The offline installer must use:

pip install --no-index --find-links wheelhouse -r requirements.lock.txt

requirements.lock.txt should pin exact versions suitable for the .108 class of host. It should include the versions already proven on the running deployment where practical, especially for torch, torchvision, ultralytics, opencv-python-headless, numpy, PyYAML, and requests.

The wheelhouse/ directory should contain all required wheels for the locked requirements set. weights/ should contain yolo11n.pt so the target host does not need to download model weights at first run.

Install Flow

scripts/install.sh should:

  1. Verify the project root and required bundled files exist.
  2. Verify python3.12 and ffmpeg are available on the target machine.
  3. Create .venv under the unpacked bundle directory.
  4. Install Python packages from wheelhouse/ using requirements.lock.txt.
  5. Ensure runtime directories exist.
  6. Print the next-step instruction to edit and run scripts/run.sh.

The installer should fail fast with clear messages if any required file is missing.

Run Flow

scripts/run.sh should be the operator-facing entry point. It should:

  • Expose editable shell variables near the top of the file, including:
    • RTSP_URL
    • CONFIG_TEMPLATE
    • CONFIG_PATH
    • LOG_DIR
  • Generate or refresh a local config file from the template if needed.
  • Validate that RTSP_URL has been changed from its placeholder.
  • Launch .venv/bin/python -m app.main --config "$CONFIG_PATH".

The script should avoid storing production configuration in git-tracked files.

Service Installation

deploy/store-dwell-alert.service.tpl should be a portable template rather than a host-pinned unit. scripts/install_service.sh should render the template using the unpack path and config path, then install the final service file with systemctl.
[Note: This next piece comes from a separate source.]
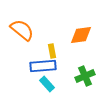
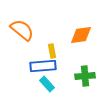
green cross: rotated 18 degrees clockwise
This keeps the bundle portable even when unpacked into different directories on different machines.

Packaging Workflow

Add a development-side script scripts/package_bundle.sh that:

  1. Creates a clean staging directory under dist/.
  2. Copies the required source tree and assets into the staging directory.
  3. Generates requirements.lock.txt.
  4. Builds or refreshes wheelhouse/.
  5. Ensures weights/yolo11n.pt is present.
  6. Writes bundle-facing scripts and service template into the staging directory.
  7. Produces a tarball such as dist/store_dwell_alert_bundle_2026-04-16.tar.gz.
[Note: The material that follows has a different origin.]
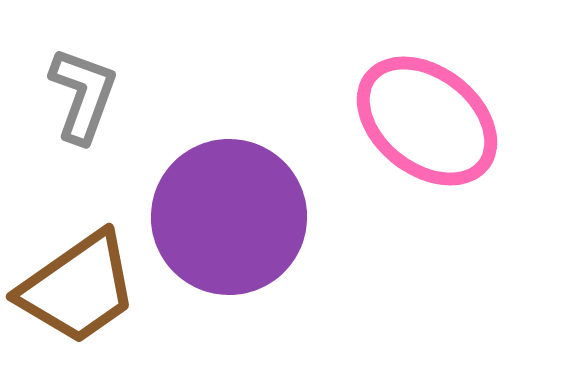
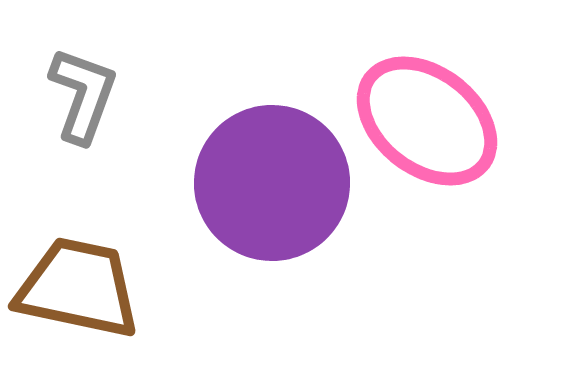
purple circle: moved 43 px right, 34 px up
brown trapezoid: rotated 133 degrees counterclockwise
The script should be idempotent and safe to rerun.

Validation

The bundle feature is complete when all of the following are true:

  • A tarball can be generated locally from the project.
  • The tarball unpacks into the expected layout.
  • scripts/install.sh installs without using the network.
  • scripts/run.sh starts the app after the operator sets RTSP_URL.
  • python -m app.main --once works on a compatible target host using the bundle environment.
  • Events are written to logs/events.jsonl.
  • The optional service install flow can render and install a working unit file.